La comptabilité fait partie des obligations incontournables pour un infirmier libéral, mais elle reste souvent source de doutes : quels justificatifs conserver ? Comment suivre correctement ses recettes et ses dépenses ? Que faut-il déclarer à l’administration ? Voici un guide clair et accessible pour comprendre l’essentiel et gérer votre activité en toute sérénité.
1. Quel régime fiscal pour l’infirmier libéral ?
En tant qu’IDEL, vous exercez en Bénéfices Non Commerciaux (BNC). Deux régimes fiscaux sont possibles :
Le régime micro-BNC
Accessible si vos recettes annuelles ≤ 77 700 €.
Comptabilité ultra-simplifiée.
Aucune déduction réelle : un abattement forfaitaire de 34 % est appliqué par l’administration.
Idéal pour les débuts si les charges sont faibles (peu d’investissements, peu de déplacements).
Le régime réel (déclaration 2035)
Obligatoire si recettes > 77 700 € ou si vous optez volontairement pour ce régime.
Permet de déduire l’ensemble de vos charges professionnelles réelles : matériel, logiciels, loyer, déplacements, carburant, assurances, frais de véhicule, amortissements, etc.
Recommandé pour la plupart des IDEL car l’activité génère des dépenses importantes.
Conseil Santiris : la majorité des infirmiers libéraux sont gagnants au régime réel, car il permet de maîtriser sa fiscalité et d’optimiser les déductions.
2. Les obligations comptables de l’infirmier libéral
Le livre-journal
Document obligatoire où doivent figurer toutes vos recettes et toutes vos dépenses, classées chronologiquement.
Le registre des immobilisations
Il recense les biens durables (véhicule, table de soin, ordinateur, mobilier…), ainsi que leur amortissement annuel.
Les justificatifs à conserver
Vous devez archiver au minimum 6 ans :
factures d’achat,
tickets de carburant,
notes de restaurant (repas professionnels),
factures de matériel médical,
quittances de loyer professionnel,
contrats et attestations d’assurance,
frais bancaires,
justificatifs kilométriques ou carburant.
Astuce : numérisez systématiquement vos justificatifs pour éviter les pertes.

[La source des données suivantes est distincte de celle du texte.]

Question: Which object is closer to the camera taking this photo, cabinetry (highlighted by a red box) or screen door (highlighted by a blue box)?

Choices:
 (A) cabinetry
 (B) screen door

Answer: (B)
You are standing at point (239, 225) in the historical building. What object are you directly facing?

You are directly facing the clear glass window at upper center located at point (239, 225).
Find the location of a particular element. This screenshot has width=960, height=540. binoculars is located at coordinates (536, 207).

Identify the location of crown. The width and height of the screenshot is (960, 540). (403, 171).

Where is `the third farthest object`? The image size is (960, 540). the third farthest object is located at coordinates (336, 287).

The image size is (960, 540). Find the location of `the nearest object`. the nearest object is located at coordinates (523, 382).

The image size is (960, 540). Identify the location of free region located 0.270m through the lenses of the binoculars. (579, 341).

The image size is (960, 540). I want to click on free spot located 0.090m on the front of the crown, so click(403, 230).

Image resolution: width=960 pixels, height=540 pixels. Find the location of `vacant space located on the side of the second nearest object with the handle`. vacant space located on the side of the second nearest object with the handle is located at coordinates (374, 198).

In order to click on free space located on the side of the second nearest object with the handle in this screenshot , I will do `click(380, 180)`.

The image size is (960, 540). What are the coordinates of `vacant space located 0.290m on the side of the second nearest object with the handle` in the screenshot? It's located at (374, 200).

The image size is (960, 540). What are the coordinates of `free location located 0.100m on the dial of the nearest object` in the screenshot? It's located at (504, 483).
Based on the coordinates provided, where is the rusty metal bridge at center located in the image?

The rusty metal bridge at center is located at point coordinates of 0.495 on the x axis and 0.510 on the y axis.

3. Recettes et dépenses : comment bien les suivre ?
Les recettes
Elles regroupent :
honoraires issus du logiciel de facturation,
rétrocessions reçues,
remboursements éventuels.
Toutes doivent être déclarées intégralement.
Les dépenses déductibles
Exemples typiques :
matériel médical et consommables,
équipement du cabinet,
téléphone, ordinateur, logiciels,
carburant, péages, entretien véhicule,
charges locatives,
assurance RCP,
abonnement bancaire,
formations professionnelles,
cotisations URSSAF et CARPIMKO.
Important : ne sont déductibles que les dépenses professionnelles.

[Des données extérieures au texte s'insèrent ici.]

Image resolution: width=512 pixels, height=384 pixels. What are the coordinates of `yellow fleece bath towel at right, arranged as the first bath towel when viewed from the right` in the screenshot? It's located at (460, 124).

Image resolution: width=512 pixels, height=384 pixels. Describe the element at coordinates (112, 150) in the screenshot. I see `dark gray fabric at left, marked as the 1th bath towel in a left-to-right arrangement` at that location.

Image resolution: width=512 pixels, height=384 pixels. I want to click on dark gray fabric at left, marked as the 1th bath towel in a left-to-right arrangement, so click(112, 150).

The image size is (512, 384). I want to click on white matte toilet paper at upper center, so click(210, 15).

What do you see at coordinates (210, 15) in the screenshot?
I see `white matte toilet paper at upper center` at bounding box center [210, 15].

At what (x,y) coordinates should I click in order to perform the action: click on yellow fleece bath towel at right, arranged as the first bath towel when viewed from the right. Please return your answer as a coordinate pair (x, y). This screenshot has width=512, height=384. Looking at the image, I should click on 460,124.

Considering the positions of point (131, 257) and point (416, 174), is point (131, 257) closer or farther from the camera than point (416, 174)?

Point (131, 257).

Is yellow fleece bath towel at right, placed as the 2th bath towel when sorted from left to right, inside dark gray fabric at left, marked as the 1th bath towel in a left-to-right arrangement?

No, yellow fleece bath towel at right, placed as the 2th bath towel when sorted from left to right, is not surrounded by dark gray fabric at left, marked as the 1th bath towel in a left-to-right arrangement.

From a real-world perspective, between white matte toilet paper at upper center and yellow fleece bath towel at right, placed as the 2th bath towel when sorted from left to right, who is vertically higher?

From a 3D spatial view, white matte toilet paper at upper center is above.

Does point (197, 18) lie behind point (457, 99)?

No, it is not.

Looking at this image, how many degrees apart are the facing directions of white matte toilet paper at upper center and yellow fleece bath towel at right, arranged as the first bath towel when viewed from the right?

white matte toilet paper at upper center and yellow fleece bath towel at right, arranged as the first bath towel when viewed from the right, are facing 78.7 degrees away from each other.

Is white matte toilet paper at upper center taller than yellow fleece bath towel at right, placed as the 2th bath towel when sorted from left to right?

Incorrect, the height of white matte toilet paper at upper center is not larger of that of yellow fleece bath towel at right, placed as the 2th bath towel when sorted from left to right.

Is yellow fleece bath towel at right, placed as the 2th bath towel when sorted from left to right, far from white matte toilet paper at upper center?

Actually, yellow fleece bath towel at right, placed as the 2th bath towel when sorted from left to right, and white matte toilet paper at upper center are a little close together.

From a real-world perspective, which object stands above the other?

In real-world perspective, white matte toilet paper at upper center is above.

4. Les déclarations à ne pas manquer
Déclaration 2035
À transmettre tous les ans au printemps. Elle récapitule votre résultat fiscal.
Déclaration URSSAF
L’URSSAF calcule vos cotisations sur la base de votre revenu réel.
Des ajustements sont réalisés chaque année.
CARPIMKO
La caisse de retraite des infirmiers libéraux. Appels périodiques et régularisation annuelle selon votre revenu.
Un bon suivi comptable facilite toutes ces démarches et limite les mauvaises surprises.
5. Pourquoi un logiciel comptable adapté est indispensable
Pour un IDEL, gérer la comptabilité à la main est chronophage et source d’erreurs. Un outil simple permet de :
suivre automatiquement les recettes et dépenses,
classer les justificatifs,
générer un livre-journal conforme,
préparer la 2035,
avoir une vision claire de votre trésorerie.
C’est précisément ce que propose Santiris Compta, pensé pour les professionnels de santé libéraux.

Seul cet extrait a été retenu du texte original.